Juan Williams – Republicans Fail on Message of Last Election

Juan Williams is an author and political analyst for Fox News Channel writes;

Juan Williams

In Playboy magazine’s current issue, Sen. Bernie Sanders offers an “Emperor Has No Clothes” view of Washington’s current budget talks.

“Today one out of four major profitable corporations pays zero in federal income taxes,” said the independent from Vermont.

Later he added: “You would think that before you cut health care, education, nutrition or Social Security, you might want to take a hard look at that issue. I mean, am I missing something here?”
The good news as budget talks between Republicans and Democrats speed toward a Dec. 13 deadline is that both sides agree on the need to replace sequestration cuts with a more reasoned plan for deficit reduction.

The bad news is that Republicans refuse to put anything that looks like a tax increase in the deal even if it is in the form of closing tax loopholes for the richest corporations.

And Democrats are under pressure to offer cuts in entitlement spending — Social Security and Medicare are two ripe targets — without any new tax revenues in order to show a willingness to compromise and avoid one more fiscal cliff.

This is where Sanders offers his critique of both parties.

With an eye on Republicans, he notes that ExxonMobil made $19 billion in 2009 yet paid no federal income taxes, and got a $156 million tax refund from the government.

Sanders is also critical of President Obama.

“When you have a President of the United States who is talking about cuts in Social Security and veterans’ programs,” Sanders said, “who was willing earlier on to give continued tax breaks to billionaires and unwilling to go after huge corporate loopholes, people sit there and say, ‘Both parties are working for the big-money interests.’ ”

Sanders’s take on why both parties are afraid to take on big financial institutions, including those bailed out by taxpayers with government aid after the 2008 economic collapse, is that Washington politicians are afraid of the consequences of taking on Wall Street.

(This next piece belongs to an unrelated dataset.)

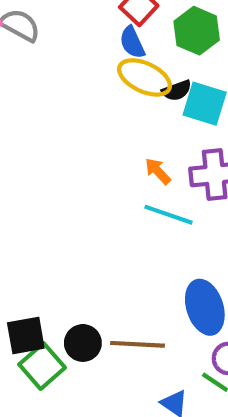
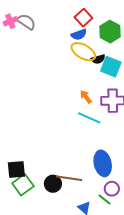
blue semicircle: (132, 42) -> (79, 35), turned -91
black circle: (83, 343) -> (53, 184), moved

Next month marks one year since Obama easily won reelection, in the process becoming the first president to win more than 51 percent of the vote in two elections since President Eisenhower. The president won the 2012 election even as Wall Street’s gold poured into the campaign of the Republican candidate, Mitt Romney.

Romney criticized Obama as an opponent of big business who increased regulation on Wall Street. Romney famously identified 47 percent of Americans as people who are “dependent on government, who believe they are victims … and who pay no income taxes.”

Romney made Rep. Paul Ryan (R-Wis.), author of the House GOP budget, his vice presidential nominee. Ryan’s budget proposal called for big cuts to Medicare. His plan included making it a voucher program — a change that would, inevitably, limit its value as a guaranteed social safety net for the elderly. Ryan proposed cuts to other entitlement programs with no added taxes on corporations or the rich.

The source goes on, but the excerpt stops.